Articles / October 6th, 2010
The RIGHTS DUB: How are the Civil Rights Movement, sampling, James Brown & Hip Hop connected?
A Pod Cast Presented by CHAI Artist-in-Residence Sean Taylor Leech
Recipient of the University of Melbourne’s Asialink Performing Arts Residency at CHAI, Sean Taylor is a sound designer and composer working with Instant Cafe Theatre on a number of upcoming performance, installation and recording projects.

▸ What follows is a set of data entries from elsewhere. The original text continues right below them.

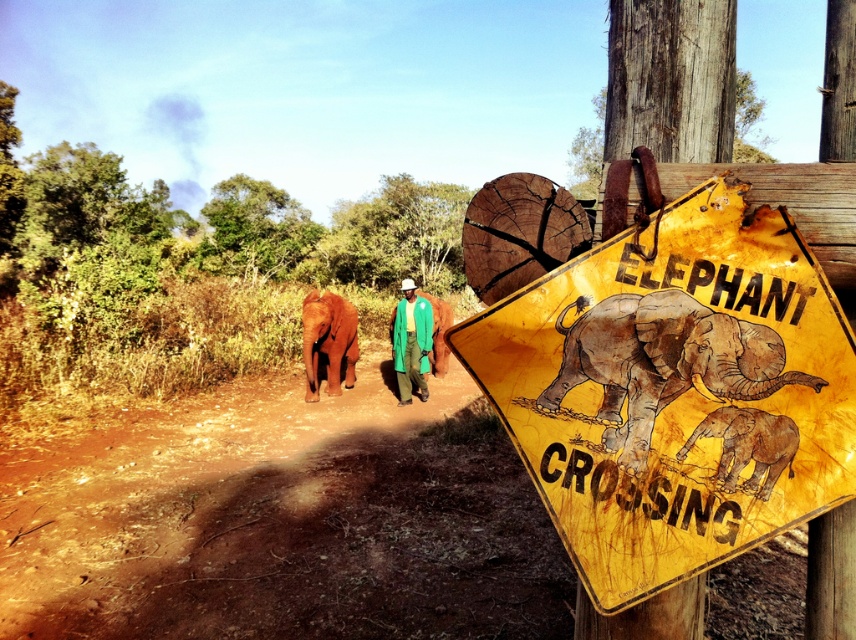 Is brown textured baby elephant at lower right wider than orange smooth elephant at lower left?

No.

Who is positioned more to the right, brown textured baby elephant at lower right or orange smooth elephant at lower left?

brown textured baby elephant at lower right

This screenshot has height=640, width=856. What do you see at coordinates (749, 445) in the screenshot?
I see `brown textured baby elephant at lower right` at bounding box center [749, 445].

This screenshot has height=640, width=856. Identify the location of brown textured baby elephant at lower right. (749, 445).

Is yellow rusted metal sign at upper right shorter than green fabric jacket at center?

In fact, yellow rusted metal sign at upper right may be taller than green fabric jacket at center.

Is yellow rusted metal sign at upper right in front of green fabric jacket at center?

Yes, it is in front of green fabric jacket at center.

Locate an element on the screen. yellow rusted metal sign at upper right is located at coordinates (675, 392).

Is yellow rusted metal sign at upper right positioned in front of orange smooth elephant at lower left?

Yes, it is.

Between point (717, 442) and point (314, 316), which one is positioned behind?

The point (314, 316) is more distant.

At what (x,y) coordinates should I click in order to perform the action: click on yellow rusted metal sign at upper right. Please return your answer as a coordinate pair (x, y). Looking at the image, I should click on (675, 392). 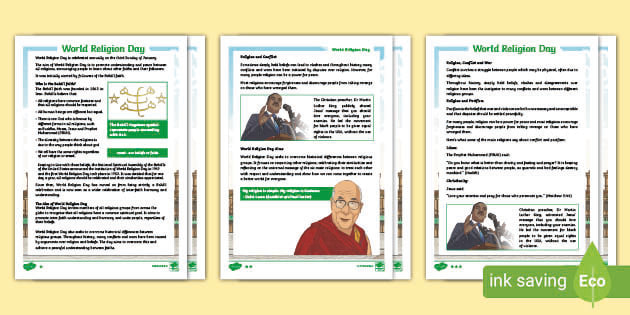 The height and width of the screenshot is (315, 630). In order to click on space between posters in this screenshot , I will do `click(220, 174)`, `click(419, 170)`. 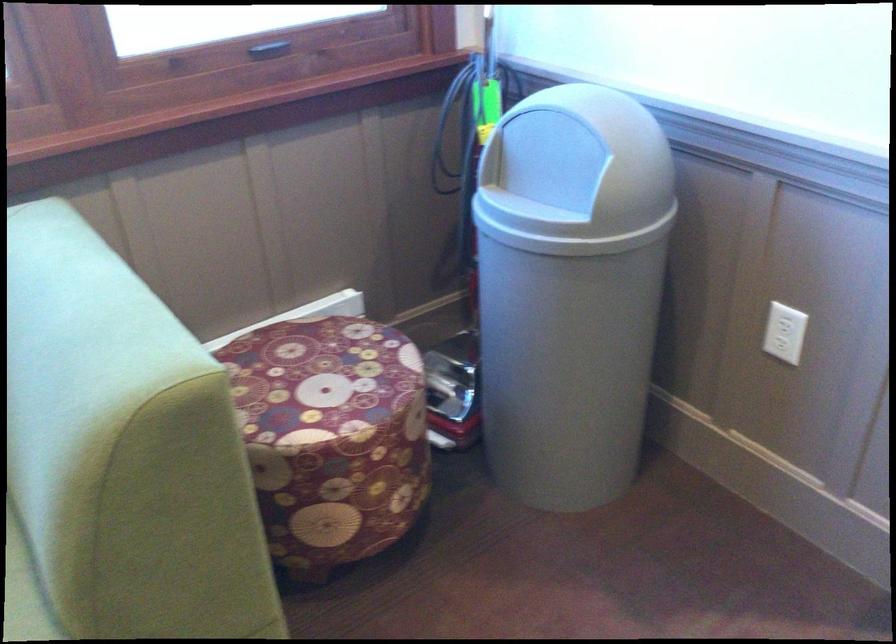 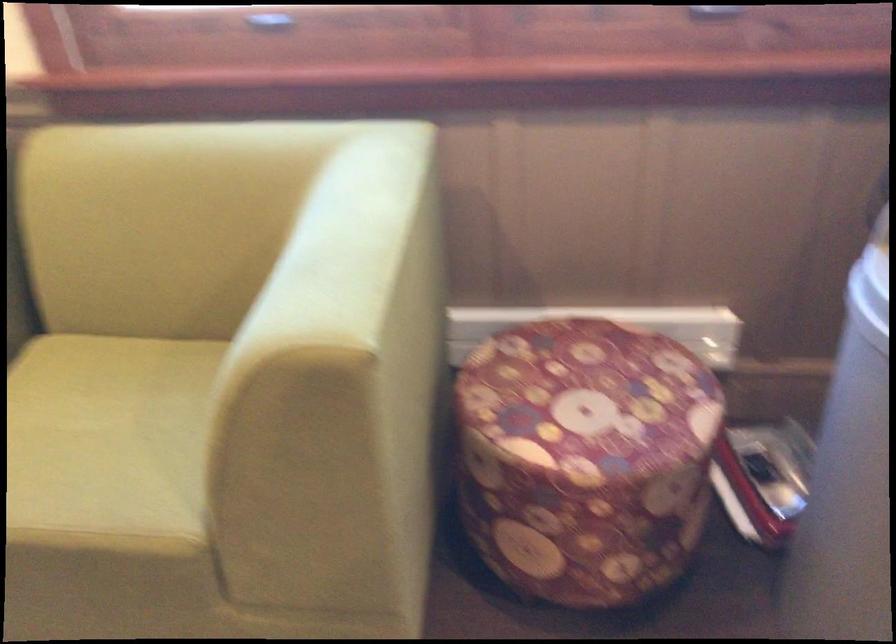 The point at (x=89, y=292) is marked in the first image. Where is the corresponding point in the second image?

(358, 223) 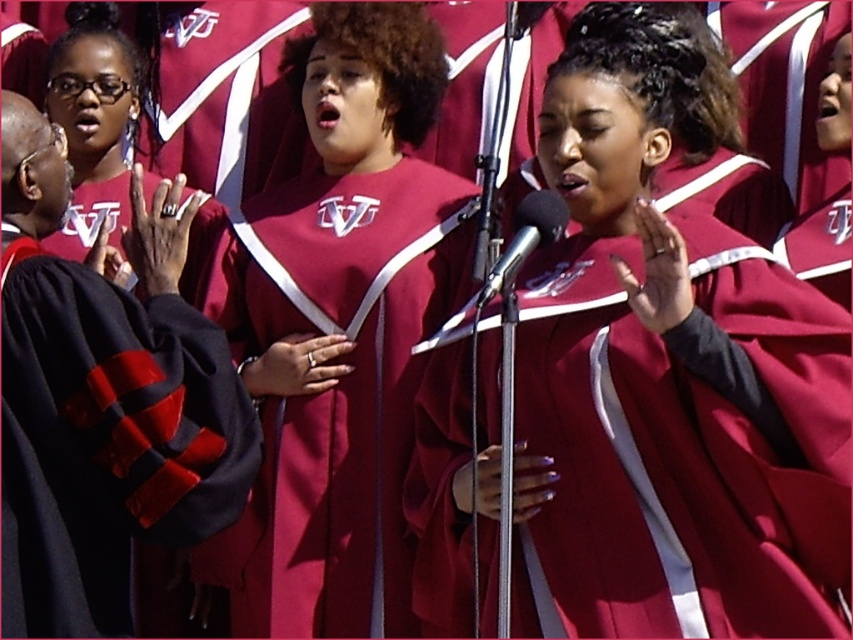 Question: Which point is farther to the camera?

Choices:
 (A) (186, 260)
 (B) (503, 275)
 (C) (836, 513)
 (D) (397, 348)

Answer: (A)

Question: Is the position of velvet black graduation gown at left more distant than that of metallic silver microphone at center?

Choices:
 (A) no
 (B) yes

Answer: (A)

Question: Can you confirm if maroon satin robe at center is thinner than velvet black graduation gown at left?

Choices:
 (A) no
 (B) yes

Answer: (A)

Question: Considering the real-world distances, which object is farthest from the velvet black graduation gown at left?

Choices:
 (A) metallic silver microphone at center
 (B) maroon fabric choir robe at center

Answer: (A)

Question: Which point is closer to the camera taking this photo?

Choices:
 (A) (236, 278)
 (B) (784, 625)

Answer: (B)

Question: Does maroon satin robe at center have a greater width compared to metallic silver microphone at center?

Choices:
 (A) yes
 (B) no

Answer: (A) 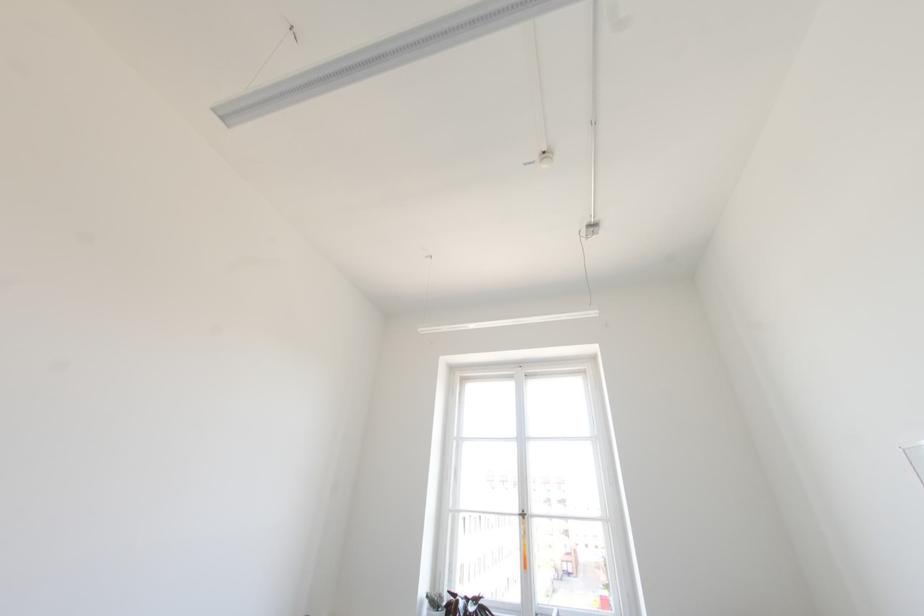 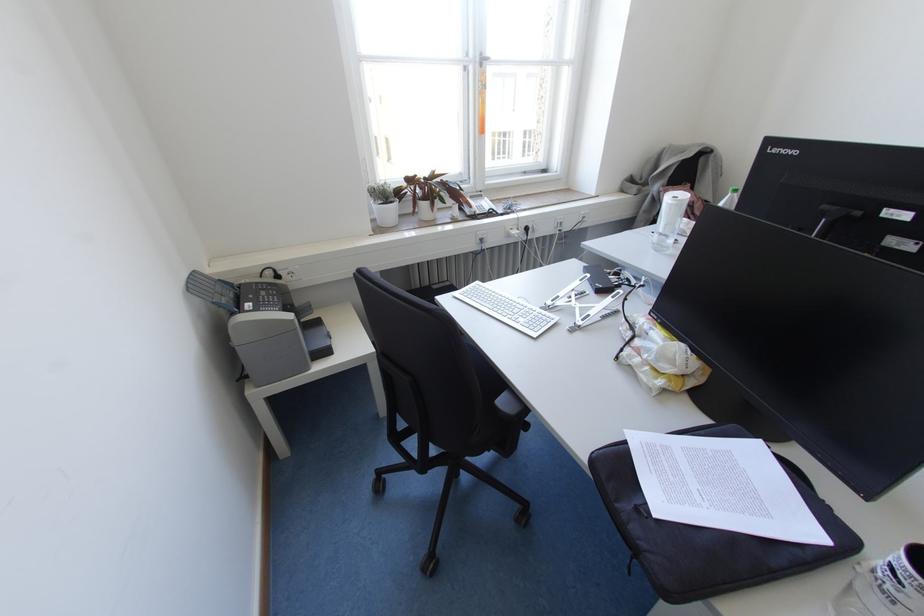 In the second image, find the point that corresponds to (523,517) in the first image.

(480, 65) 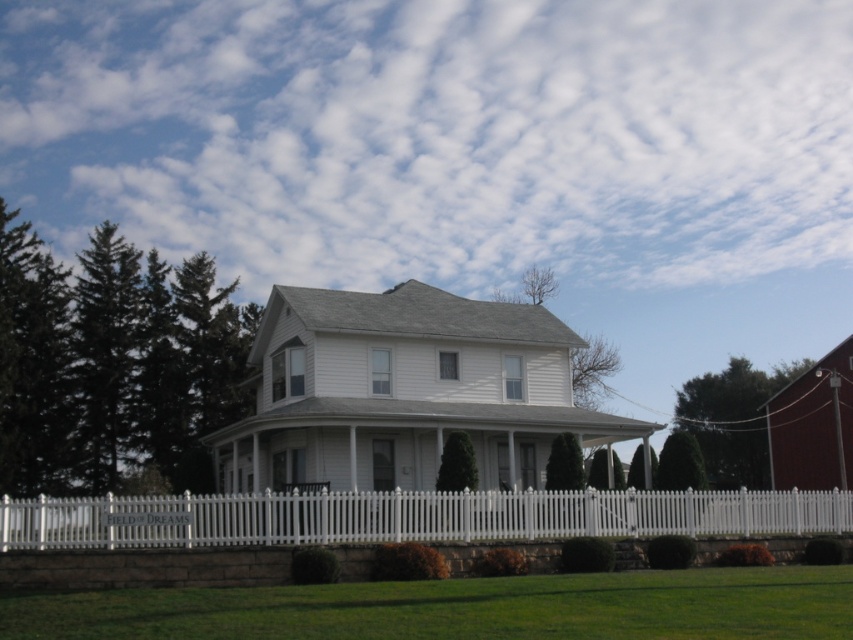 Question: Is green grass at lower center closer to the viewer compared to white picket fence at lower center?

Choices:
 (A) yes
 (B) no

Answer: (A)

Question: Does green grass at lower center have a greater width compared to white picket fence at lower center?

Choices:
 (A) yes
 (B) no

Answer: (B)

Question: Can you confirm if green grass at lower center is wider than white picket fence at lower center?

Choices:
 (A) yes
 (B) no

Answer: (B)

Question: Estimate the real-world distances between objects in this image. Which object is farther from the green grass at lower center?

Choices:
 (A) white wood barn at center
 (B) white picket fence at lower center

Answer: (A)

Question: Which object is positioned farthest from the green grass at lower center?

Choices:
 (A) white picket fence at lower center
 (B) white wood barn at center

Answer: (B)

Question: Which of the following is the farthest from the observer?

Choices:
 (A) white picket fence at lower center
 (B) green grass at lower center

Answer: (A) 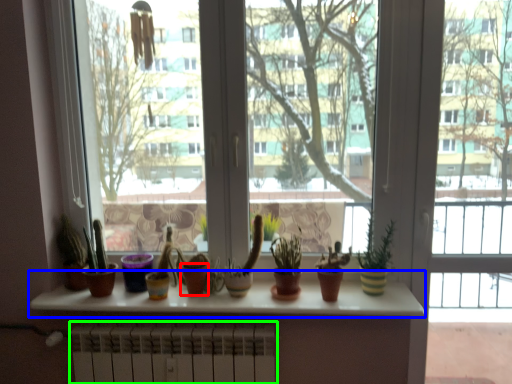 Question: Which object is the farthest from flowerpot (highlighted by a red box)? Choose among these: window sill (highlighted by a blue box) or radiator (highlighted by a green box).

Choices:
 (A) window sill
 (B) radiator

Answer: (A) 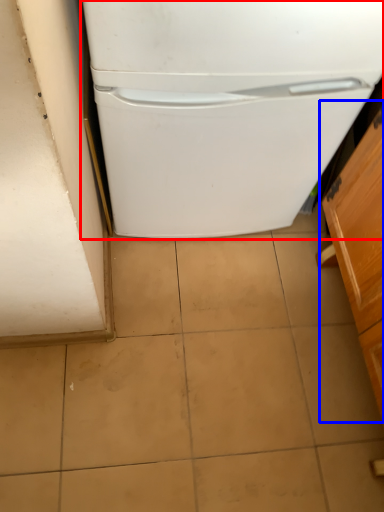 Question: Among these objects, which one is farthest to the camera, refrigerator (highlighted by a red box) or cabinetry (highlighted by a blue box)?

Choices:
 (A) refrigerator
 (B) cabinetry

Answer: (A) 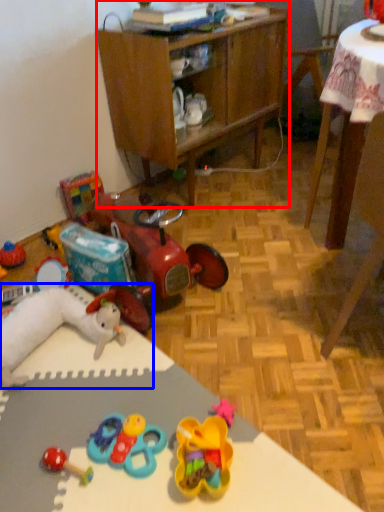 Question: Which of the following is the closest to the observer, cabinetry (highlighted by a red box) or toy (highlighted by a blue box)?

Choices:
 (A) cabinetry
 (B) toy

Answer: (B) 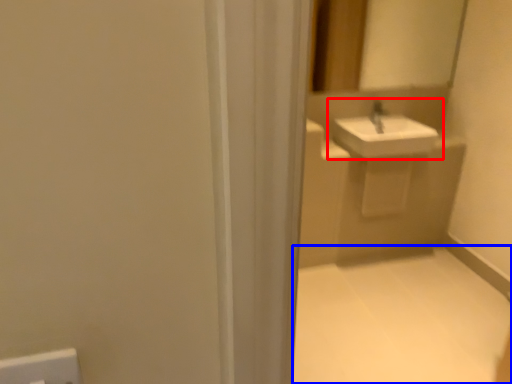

Based in Sydney, Australia as a radio producer and multimedia designer, Sean also produces and DJ’s dance music. In 2003, he began working in Brisbane across many settings, ranging from night clubs and radio stations to galleries and street parties.
Synopsis
In September 2007, Sean Taylor (aka Prince Nod) produced a feature program called Rights Dub for The Night Air show on ABC Radio National, that was broadcast across Australia. The Night Air is a listening experience animated by dub versions of ABC Radio National’s distinctive programming. Obliquely connected material is re-assembled with sonic glue – letting the listener’s imagination build a new story. It’s a space to find the music in speech and the poetry in ideas, a show that invites you to take time to unravel the usual media tangle.
For The Night Air, Sean has created a pastiche of documentary come DJ mix that delves into the news, histories and sounds of the black civil rights movement in America; and examines the parallel cultural influence of black rights music and the dawn of digital sampling on the global music industry. The program captures the fragmented sound and music of an America coming to terms with the challenges of protecting and reviewing its civil and cultural rights.
‘Get up, Stand up’, the 1973 reggae song made famous by The Wailers is a nagging provocation to continue struggling for personal or group rights in an unjust world. But just what are ‘rights’ – who holds them, who’s being denied them and who benefits from getting rights? Using everything from Dubstep, Hip Hop and Baile Funk to speeches by the Black Panthers, Lawrence Lessig and George W Bush, Prince Nod dubs through the music and voices of the civil rights and music rights movements to find the two are connected today more than ever before.